Early Life: According to legends, Mahakavi Kalidas was a Brahmana by birth, and was ignorant and uneducated. Through the trick of some persons he could marry a princess. But when he was discovered to be a fool, he left the house in search of learning and through the grace of a goddess, ultimately became a celebrated poet.
Tradition has led the people to believe that Kalidas was one of the nine gems or Navaratna of the court of King Vikramaditya of Ujjayini. Historians have accepted him as one of the greatest Sanskrit poets and Dramatists.

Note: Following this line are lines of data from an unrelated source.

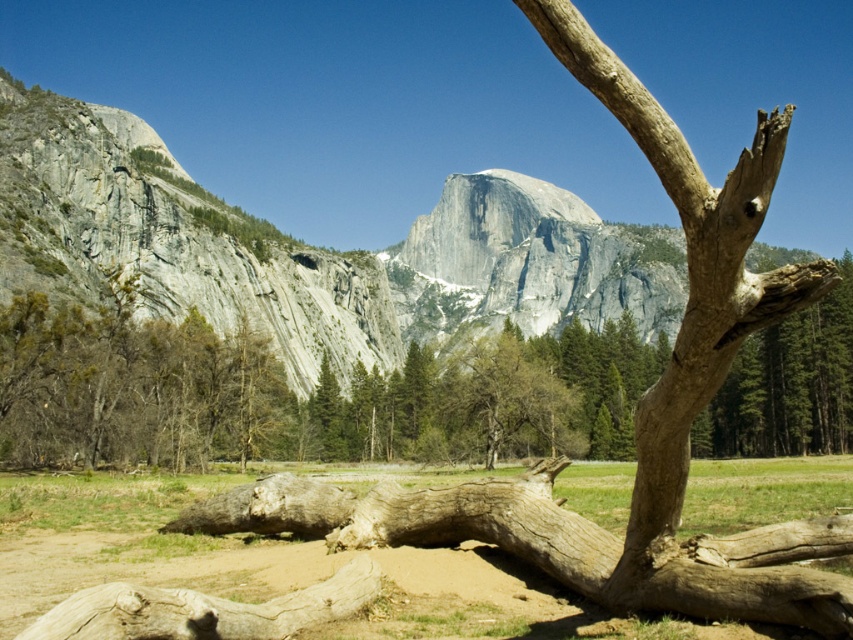 Who is more distant from viewer, (328, 522) or (289, 611)?

Point (328, 522)

Does brown dirt field at lower center have a lesser height compared to brown rough log at lower left?

No, brown dirt field at lower center is not shorter than brown rough log at lower left.

Describe the element at coordinates (404, 560) in the screenshot. The width and height of the screenshot is (853, 640). I see `brown dirt field at lower center` at that location.

Locate an element on the screen. The image size is (853, 640). brown dirt field at lower center is located at coordinates (404, 560). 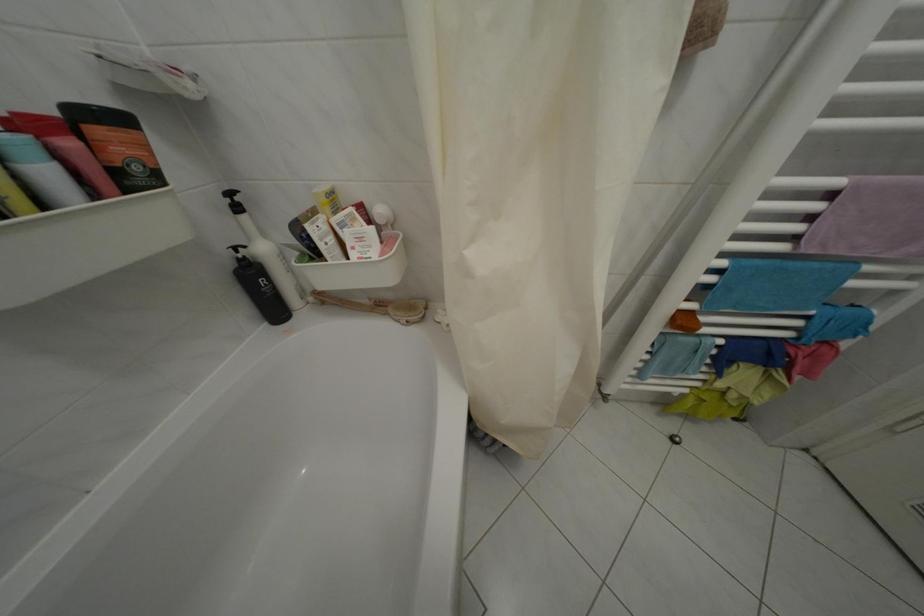 Locate an element on the screen. This screenshot has height=616, width=924. black pump head is located at coordinates (238, 254). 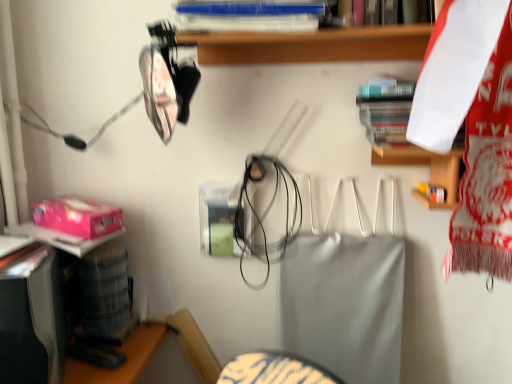 Question: From a real-world perspective, is white plastic shelf at upper center beneath blue plastic book at upper center, which is the second book in bottom-to-top order?

Choices:
 (A) yes
 (B) no

Answer: (A)

Question: From the image's perspective, is white plastic shelf at upper center under blue plastic book at upper center, the 2th book viewed from the right?

Choices:
 (A) yes
 (B) no

Answer: (A)

Question: Considering the relative sizes of white plastic shelf at upper center and blue plastic book at upper center, the 2th book viewed from the right, in the image provided, is white plastic shelf at upper center bigger than blue plastic book at upper center, the 2th book viewed from the right,?

Choices:
 (A) yes
 (B) no

Answer: (A)

Question: Considering the relative sizes of white plastic shelf at upper center and blue plastic book at upper center, which is the second book in bottom-to-top order, in the image provided, is white plastic shelf at upper center thinner than blue plastic book at upper center, which is the second book in bottom-to-top order,?

Choices:
 (A) no
 (B) yes

Answer: (B)

Question: Can you confirm if white plastic shelf at upper center is smaller than blue plastic book at upper center, the 2th book viewed from the right?

Choices:
 (A) yes
 (B) no

Answer: (B)

Question: Is white plastic shelf at upper center shorter than blue plastic book at upper center, the 2th book viewed from the right?

Choices:
 (A) yes
 (B) no

Answer: (B)

Question: From the image's perspective, is hardcover book at upper right, which ranks as the 1th book in bottom-to-top order, above white plastic shelf at upper center?

Choices:
 (A) no
 (B) yes

Answer: (A)

Question: Is hardcover book at upper right, which ranks as the 1th book in bottom-to-top order, facing away from white plastic shelf at upper center?

Choices:
 (A) no
 (B) yes

Answer: (B)

Question: Is hardcover book at upper right, which ranks as the 1th book in bottom-to-top order, at the left side of white plastic shelf at upper center?

Choices:
 (A) yes
 (B) no

Answer: (B)

Question: Is hardcover book at upper right, arranged as the 1th book when viewed from the right, smaller than white plastic shelf at upper center?

Choices:
 (A) no
 (B) yes

Answer: (B)

Question: Is hardcover book at upper right, which is the 2th book from top to bottom, wider than white plastic shelf at upper center?

Choices:
 (A) yes
 (B) no

Answer: (B)

Question: Does blue plastic book at upper center, which is the second book in bottom-to-top order, have a greater width compared to hardcover book at upper right, which appears as the 2th book when viewed from the left?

Literary Works: Mahakavi Kalidas perfected the Kavya style and the art of poetry in Sanskrit. Human sentiments, presented in ornamental style, made his poetic works superb. The most famous dramas of Kalidas were Malavikagnimitra and Sakuntala. In the first one, he deals with the theme of love between prince Agnimitra and the princess Malavika. In Sakuntala, this is acknowledged as one of the world’s masterpieces in drama Kalidas deals with the romance between Dushyanta and Sakuntala, their secret marriage, their separation, and their final reunion. His another famous play was Vikramorvasi. The Sakuntala of Kalidas has been regarded as the greatest of all the classical Sanskrit dramas.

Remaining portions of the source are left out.